Tupãk. Tribos nômades cruzam influências de vários grupos do continente, de maias a incas, e acabam se estabelecndo no litoral do que conhecemos como Brasil lá pelo que contabilizamos como século XIII, dando início a um boom tecnológico. Quando Cabral e suas caravelas aportam nestas areias, são recebidos a rajadas da caramuru-giratória, obrigados a se render e a levar seus novos senhores a uma combalida Europa que é rapidamente conquistada. O resultado é que hoje, todos os anos, chefes da maioria das nações, com suas pinturas ritualísticas, se reunem na grande Oca do alto Xingu, para realizar o Qarup mundial. Tudo ia bem, até um certo dia 11 de Setembro.


14-Bispunk. Após realizar sua série de façanhas nos céus de Paris, Alberto Santos-Dumont entrega-se ao primeiro porrete de absinto de sua vida. No meio da ressaca, ele tem deslumbres do que seriam os sanguinolentos usos bélicos de suas criações. A epifania faz mudar seus conceitos em realação ao registro de marcas e patentes, e o brasileiro passa a se associar com empresários com o objetivo de tentar retardar ao máximo aquelas visões pertubadoras, restringindo o uso de suas invenções apenas para fins pacíficos. Logo temos um mundo em que Conversíveis Modelo T saem das fábricas para a casa das famílias mais abastadas e unidades do Mais Pesado que o Ar cuidam do transporte coletivo das massas. Mas nem tudo sai como o planejado, pois uma dupla de irmãos tem planos para sabotar aquela utopia aérea.
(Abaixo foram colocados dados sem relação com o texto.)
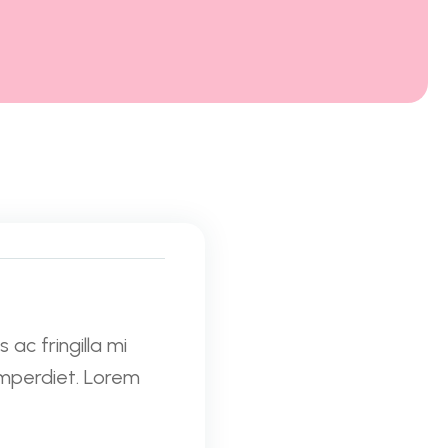
ac fringilla mi
imperdiet. Lorem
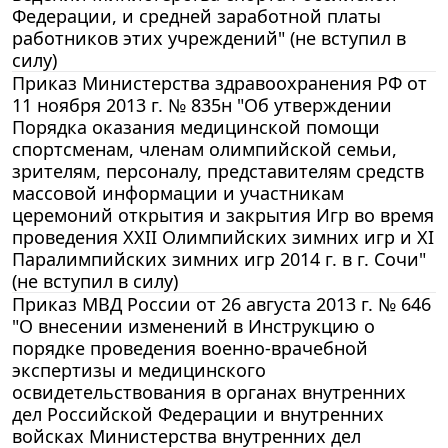
Федерации, и средней заработной платы
работников этих учреждений" (не вступил в
силу)
Приказ Министерства здравоохранения РФ от
11 ноября 2013 г. № 835н "Об утверждении
Порядка оказания медицинской помощи
спортсменам, членам олимпийской семьи,
зрителям, персоналу, представителям средств
массовой информации и участникам
церемоний открытия и закрытия Игр во время
проведения XXII Олимпийских зимних игр и XI
Паралимпийских зимних игр 2014 г. в г. Сочи"
(не вступил в силу)
Приказ МВД России от 26 августа 2013 г. № 646
"О внесении изменений в Инструкцию о
порядке проведения военно-врачебной
экспертизы и медицинского
освидетельствования в органах внутренних
дел Российской Федерации и внутренних
войсках Министерства внутренних дел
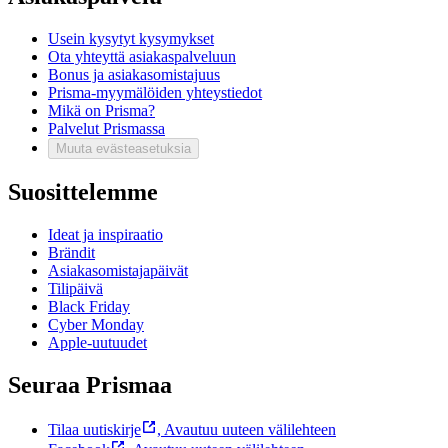
Usein kysytyt kysymykset
Ota yhteyttä asiakaspalveluun
Bonus ja asiakasomistajuus
Prisma-myymälöiden yhteystiedot
Mikä on Prisma?
Palvelut Prismassa
Muuta evästeasetuksia
Suosittelemme
Ideat ja inspiraatio
Brändit
Asiakasomistajapäivät
Tilipäivä
Black Friday
Cyber Monday
Apple-uutuudet
Seuraa Prismaa
Tilaa uutiskirje
,
Avautuu uuteen välilehteen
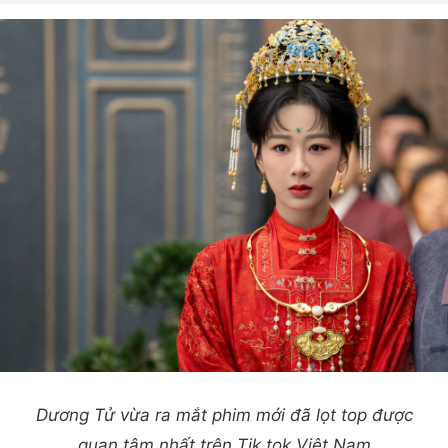
Dương Tử vừa ra mắt phim mới đã lọt top được
quan tâm nhất trên Tik tok Việt Nam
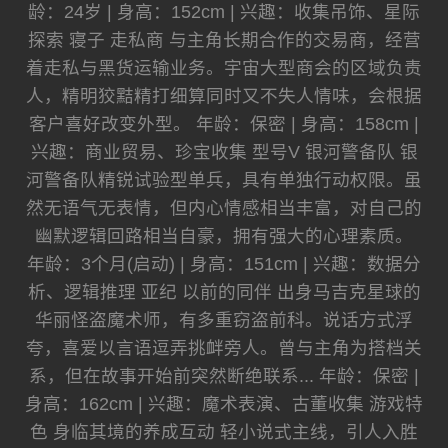
龄：24岁 | 身高：152cm | 兴趣：收集吊饰、星际
探索 寝子 走私商 与主角长期合作的交易商，经营
着走私与黑货运输业务。宇宙大型商会的区域负责
人，精明狡黠精打细算同时又不失人情味，会根据
客户喜好改变外型。 年龄：保密 | 身高：158cm |
兴趣：商业贸易、珍宝收集 型号V 银河警备队 银
河警备队精锐试验型单兵，具有单独行动权限。虽
然无语气无表情，但内心情感相当丰富，对自己的
幽默逻辑回路相当自豪，拥有强大的心理素质。
年龄：3个月(启动) | 身高：151cm | 兴趣：数据分
析、逻辑推理 亚纪 以前的同伴 出身马吉克星球的
华丽怪盗魔术师，有多重窃盗前科。说话方式浮
夸，喜爱以言语逗弄挑衅旁人。曾与主角为搭档关
系，但在故事开始前突然断绝联系... 年龄：保密 |
身高：162cm | 兴趣：魔术表演、古董收集 游戏特
色 身临其境的养成互动 轻小说式主线，引人入胜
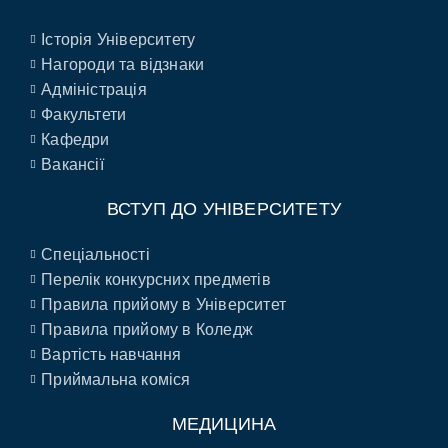
Історія Університету
Нагороди та відзнаки
Адміністрація
Факультети
Кафедри
Вакансії
ВСТУП ДО УНІВЕРСИТЕТУ
Спеціальності
Перелік конкурсних предметів
Правила прийому в Університет
Правила прийому в Коледж
Вартість навчання
Приймальна коміся
МЕДИЦИНА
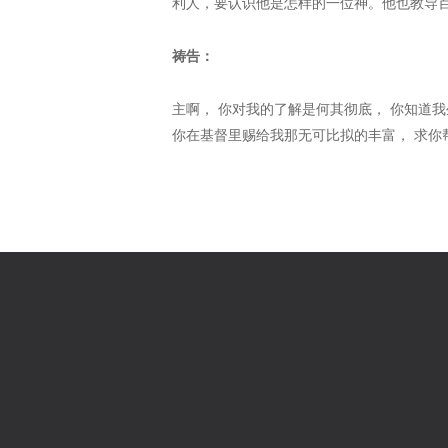
利人，要认识他是怎样的一位神。他也教导
祷告：
主啊， 你对我的了解是何其彻底， 你知道
你在基督里赐给我那无可比拟的丰富， 求你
Mickeypunk. Nos anos 70, Richard Nixon resolve enfrentar o processo do Watergate até o fim, e por mais fantasioso que pareça, com um papo de que não sabia de nada, que foi traído por aloprados do Partido Republicano e que seria só uma vítima da mídia burguesa, ele passa a conversa nos eleitores e no congresso. Mesmo assim, percebe que seu filme está muito queimado e que precisa de uma estratégia para melhorar sua imagem mundo a fora. O político nomeia seu velho amigo Walt Disney - nesta realidade, ainda conservado em estado criogênico, após sua morte em 1966 - como Secretário de Estado e juntos passam a formular uma nova estética publictária para embaixadas e filias de empresas americanas. Em alguns meses, simpáticos robôs animatrônicos estão espalhados por toda parte e os fogos de artifício explodem no céu de meio mundo todas as noites. Todas as noite.
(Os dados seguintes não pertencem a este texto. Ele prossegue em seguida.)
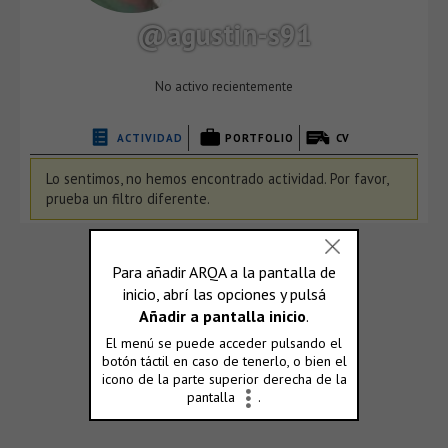
@agustin-s91
No activo recientemente
ACTIVIDAD
PORTFOLIO
CV
Lo sentimos, no hemos encontrado actividad. Por favor,
prueba un filtro diferente.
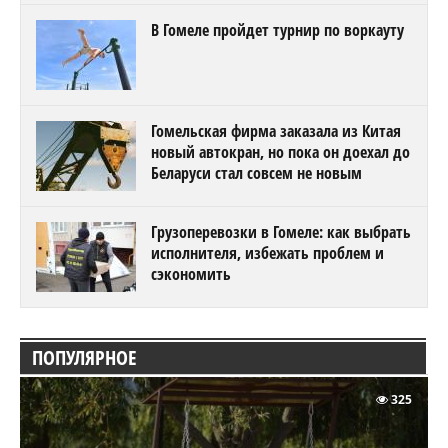
В Гомеле пройдет турнир по воркауту
Гомельская фирма заказала из Китая
новый автокран, но пока он доехал до
Беларуси стал совсем не новым
Грузоперевозки в Гомеле: как выбрать
исполнителя, избежать проблем и
сэкономить
ПОПУЛЯРНОЕ
325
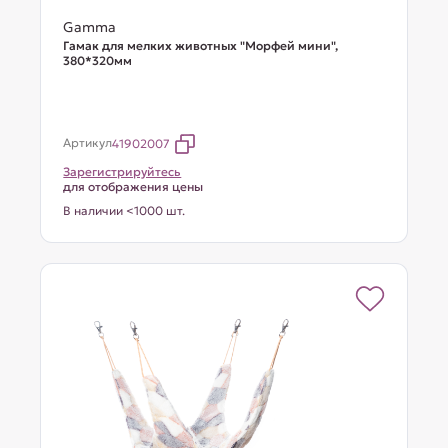
Gamma
Гамак для мелких животных "Морфей мини",
380*320мм
Артикул
41902007
Зарегистрируйтесь
для отображения цены
В наличии <1000 шт.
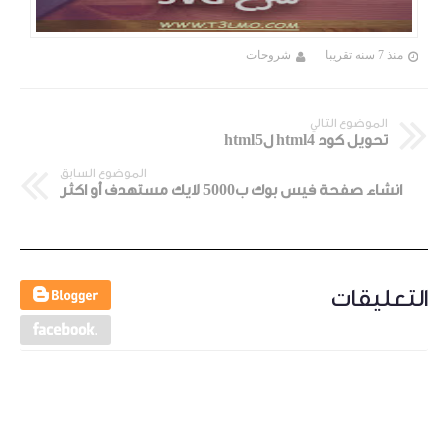
منذ 7 سنه تقريبا
شروحات
الموضوع التالي
تحويل كود html4 لhtml5
الموضوع السابق
انشاء صفحة فيس بوك ب5000 لايك مستهدف أو اكثر
التعليقات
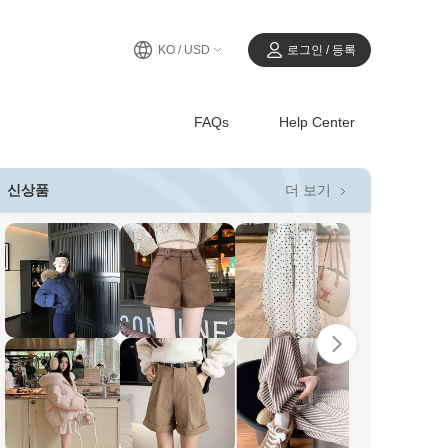
KO / USD
로그인 / 등록
FAQs
Help Center
더 보기
신상품

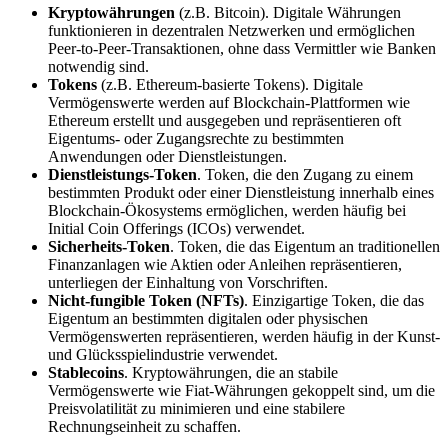
Kryptowährungen
(z.B. Bitcoin). Digitale Währungen
funktionieren in dezentralen Netzwerken und ermöglichen
Peer-to-Peer-Transaktionen, ohne dass Vermittler wie Banken
notwendig sind.
Tokens
(z.B. Ethereum-basierte Tokens). Digitale
Vermögenswerte werden auf Blockchain-Plattformen wie
Ethereum erstellt und ausgegeben und repräsentieren oft
Eigentums- oder Zugangsrechte zu bestimmten
Anwendungen oder Dienstleistungen.
Dienstleistungs-Token
. Token, die den Zugang zu einem
bestimmten Produkt oder einer Dienstleistung innerhalb eines
Blockchain-Ökosystems ermöglichen, werden häufig bei
Initial Coin Offerings (ICOs) verwendet.
Sicherheits-Token
. Token, die das Eigentum an traditionellen
Finanzanlagen wie Aktien oder Anleihen repräsentieren,
unterliegen der Einhaltung von Vorschriften.
Nicht-fungible Token (NFTs)
. Einzigartige Token, die das
Eigentum an bestimmten digitalen oder physischen
Vermögenswerten repräsentieren, werden häufig in der Kunst-
und Glücksspielindustrie verwendet.
Stablecoins
. Kryptowährungen, die an stabile
Vermögenswerte wie Fiat-Währungen gekoppelt sind, um die
Preisvolatilität zu minimieren und eine stabilere
Rechnungseinheit zu schaffen.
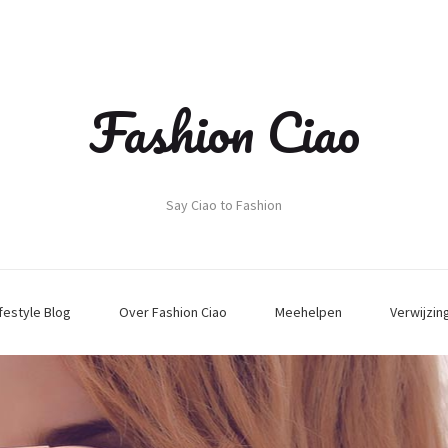
Fashion Ciao
Say Ciao to Fashion
ifestyle Blog
Over Fashion Ciao
Meehelpen
Verwijzin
Shitpunk. Neste mundo, as tradições religiosas são ligeiramente diferentes: não existe a proibição para que judeus e muçulmanos comam carne de porco. A suinocultura é muito mais desenvolvida, com mais de um bilhão de consumidores em potencial, se comparado com nossa realidade. Tal produção gera tamanha quantidade de resíduos poluentes que algo precisa ser feito. A matriz de geração energética dos países produtores de porcos passa a ser o aproveitamento da bosta suína, na forma de biogás, como o carvão foi no século XIX.



PunKKK. Malcom X sobrevive ao atentado no Harlem. O líder negro entra em estado de coma, fica meses fora do ar, enquanto um verdadeiro culto à sua imagem se desenvolve entre uma boa parcela dos americanos. Quando ele se recupera, usando um discurso mais moderado, bem embalado por estrategistas políticos, se torna uma possibilidade real como candidato à Presidência, por um partido independente, ameaçando tanto republicanos quanto democratas. O país entra em convulsão, várias organizações racistas e neonazis unem forças e praticam uma série de atentados de uma costa a outra; o mais célebre deles é a destruição parcial da estátua de Abraham Lincoln em Washington.
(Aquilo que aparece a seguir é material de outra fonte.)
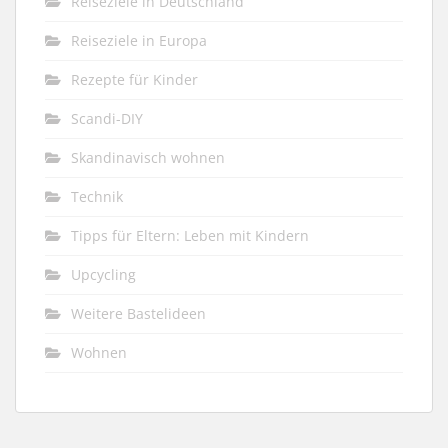
Reiseziele in Deutschland
Reiseziele in Europa
Rezepte für Kinder
Scandi-DIY
Skandinavisch wohnen
Technik
Tipps für Eltern: Leben mit Kindern
Upcycling
Weitere Bastelideen
Wohnen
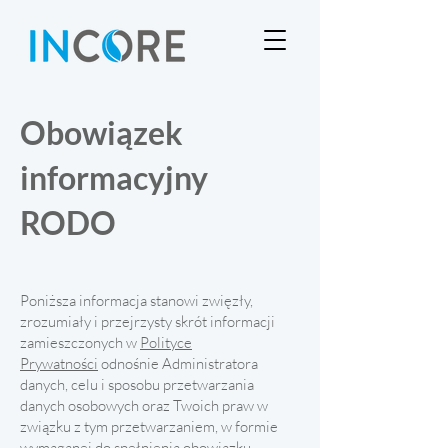
Obowiązek
informacyjny
RODO
Poniższa informacja stanowi zwięzły,
zrozumiały i przejrzysty skrót informacji
zamieszczonych w
Polityce
Prywatności
odnośnie Administratora
danych, celu i sposobu przetwarzania
danych osobowych oraz Twoich praw w
związku z tym przetwarzaniem, w formie
wymaganej do spełnienia obowiązku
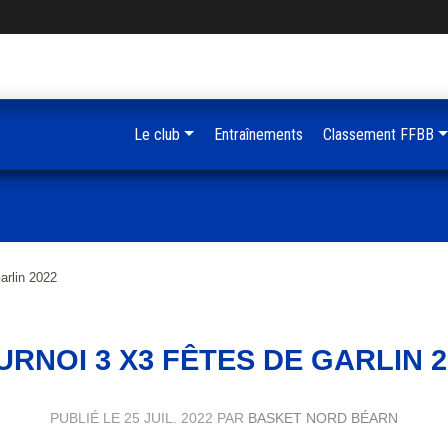
Le club
Entraînements
Classement FFBB
arlin 2022
URNOI 3 X3 FÊTES DE GARLIN 2
PUBLIÉ LE
25 JUIL. 2022
PAR
BASKET NORD BÉARN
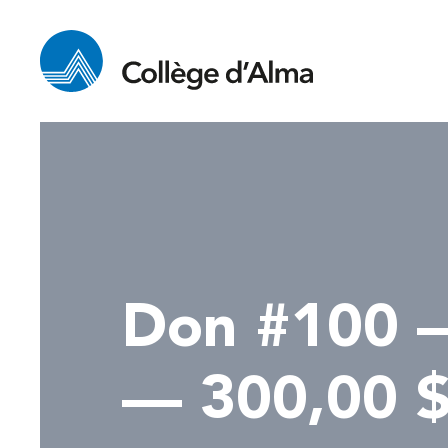
Don #100 
— 300,00 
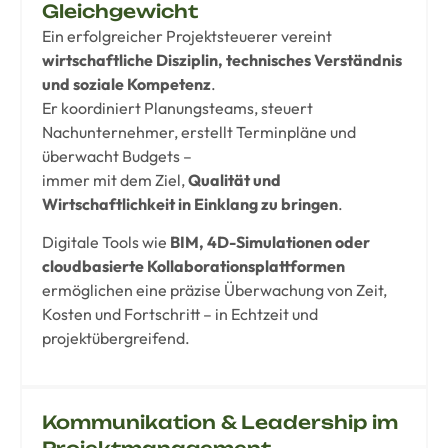
Gleichgewicht
Ein erfolgreicher Projektsteuerer vereint
wirtschaftliche Disziplin, technisches Verständnis
und soziale Kompetenz
.
Er koordiniert Planungsteams, steuert
Nachunternehmer, erstellt Terminpläne und
überwacht Budgets –
immer mit dem Ziel,
Qualität und
Wirtschaftlichkeit in Einklang zu bringen
.
Digitale Tools wie
BIM, 4D-Simulationen oder
cloudbasierte Kollaborationsplattformen
ermöglichen eine präzise Überwachung von Zeit,
Kosten und Fortschritt – in Echtzeit und
projektübergreifend.
Kommunikation & Leadership im
Projektmanagement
Se alguém quiser desenvolver algumas dessas novas categorias é só entrar em contato ;-) Mas para resumir tudo o que eu quero mesmo dizer é que as possibilidades são muitas e não faz sentido se impor uma camisa de força. E que se for para usar alguma coisa daquele sufixo raptado, que seja o seu lema: "faça você mesmo". E tenho dito.